(Stored records)
*** Block opens ***
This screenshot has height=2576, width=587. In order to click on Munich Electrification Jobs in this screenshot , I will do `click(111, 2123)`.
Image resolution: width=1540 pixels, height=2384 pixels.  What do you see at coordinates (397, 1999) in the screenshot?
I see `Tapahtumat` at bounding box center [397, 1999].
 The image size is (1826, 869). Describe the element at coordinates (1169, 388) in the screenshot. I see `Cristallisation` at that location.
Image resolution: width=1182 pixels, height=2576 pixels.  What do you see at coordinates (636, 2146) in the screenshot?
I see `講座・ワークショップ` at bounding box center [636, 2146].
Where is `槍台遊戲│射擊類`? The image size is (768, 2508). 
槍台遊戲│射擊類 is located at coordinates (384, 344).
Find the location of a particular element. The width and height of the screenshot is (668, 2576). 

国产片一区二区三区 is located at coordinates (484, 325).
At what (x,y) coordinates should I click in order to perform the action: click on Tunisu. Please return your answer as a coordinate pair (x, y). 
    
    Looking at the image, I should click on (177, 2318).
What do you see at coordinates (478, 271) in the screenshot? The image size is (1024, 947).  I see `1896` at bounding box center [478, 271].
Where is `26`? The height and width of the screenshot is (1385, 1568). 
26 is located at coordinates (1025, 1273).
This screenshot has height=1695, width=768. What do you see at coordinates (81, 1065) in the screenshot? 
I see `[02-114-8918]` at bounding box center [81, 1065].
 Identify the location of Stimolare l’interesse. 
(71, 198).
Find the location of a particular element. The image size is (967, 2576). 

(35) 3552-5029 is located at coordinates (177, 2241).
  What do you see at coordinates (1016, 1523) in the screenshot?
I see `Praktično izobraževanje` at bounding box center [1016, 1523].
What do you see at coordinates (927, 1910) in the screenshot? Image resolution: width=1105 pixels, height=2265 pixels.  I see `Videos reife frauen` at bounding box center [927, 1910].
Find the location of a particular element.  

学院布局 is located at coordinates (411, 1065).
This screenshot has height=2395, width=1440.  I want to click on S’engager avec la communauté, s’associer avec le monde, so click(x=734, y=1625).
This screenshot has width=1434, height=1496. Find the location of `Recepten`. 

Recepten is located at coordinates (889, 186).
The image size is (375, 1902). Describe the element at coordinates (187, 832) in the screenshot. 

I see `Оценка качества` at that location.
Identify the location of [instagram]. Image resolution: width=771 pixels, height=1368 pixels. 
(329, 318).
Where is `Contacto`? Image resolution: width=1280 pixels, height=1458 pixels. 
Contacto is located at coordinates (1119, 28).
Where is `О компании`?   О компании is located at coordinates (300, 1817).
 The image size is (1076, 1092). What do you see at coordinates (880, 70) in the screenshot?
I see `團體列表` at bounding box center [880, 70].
*** Block closes ***
EXERCISE DIRECTIONS =>
The whole of the data is to be copied out word for word.

ANSWER SECTION =>
This screenshot has height=2576, width=587. In order to click on Munich Electrification Jobs in this screenshot , I will do `click(111, 2123)`.
Image resolution: width=1540 pixels, height=2384 pixels.  What do you see at coordinates (397, 1999) in the screenshot?
I see `Tapahtumat` at bounding box center [397, 1999].
 The image size is (1826, 869). Describe the element at coordinates (1169, 388) in the screenshot. I see `Cristallisation` at that location.
Image resolution: width=1182 pixels, height=2576 pixels.  What do you see at coordinates (636, 2146) in the screenshot?
I see `講座・ワークショップ` at bounding box center [636, 2146].
Where is `槍台遊戲│射擊類`? The image size is (768, 2508). 
槍台遊戲│射擊類 is located at coordinates (384, 344).
Find the location of a particular element. The width and height of the screenshot is (668, 2576). 

国产片一区二区三区 is located at coordinates (484, 325).
At what (x,y) coordinates should I click in order to perform the action: click on Tunisu. Please return your answer as a coordinate pair (x, y). 
    
    Looking at the image, I should click on (177, 2318).
What do you see at coordinates (478, 271) in the screenshot? The image size is (1024, 947).  I see `1896` at bounding box center [478, 271].
Where is `26`? The height and width of the screenshot is (1385, 1568). 
26 is located at coordinates (1025, 1273).
This screenshot has height=1695, width=768. What do you see at coordinates (81, 1065) in the screenshot? 
I see `[02-114-8918]` at bounding box center [81, 1065].
 Identify the location of Stimolare l’interesse. 
(71, 198).
Find the location of a particular element. The image size is (967, 2576). 

(35) 3552-5029 is located at coordinates (177, 2241).
  What do you see at coordinates (1016, 1523) in the screenshot?
I see `Praktično izobraževanje` at bounding box center [1016, 1523].
What do you see at coordinates (927, 1910) in the screenshot? Image resolution: width=1105 pixels, height=2265 pixels.  I see `Videos reife frauen` at bounding box center [927, 1910].
Find the location of a particular element.  

学院布局 is located at coordinates (411, 1065).
This screenshot has height=2395, width=1440.  I want to click on S’engager avec la communauté, s’associer avec le monde, so click(x=734, y=1625).
This screenshot has width=1434, height=1496. Find the location of `Recepten`. 

Recepten is located at coordinates (889, 186).
The image size is (375, 1902). Describe the element at coordinates (187, 832) in the screenshot. 

I see `Оценка качества` at that location.
Identify the location of [instagram]. Image resolution: width=771 pixels, height=1368 pixels. 
(329, 318).
Where is `Contacto`? Image resolution: width=1280 pixels, height=1458 pixels. 
Contacto is located at coordinates (1119, 28).
Where is `О компании`?   О компании is located at coordinates (300, 1817).
 The image size is (1076, 1092). What do you see at coordinates (880, 70) in the screenshot?
I see `團體列表` at bounding box center [880, 70].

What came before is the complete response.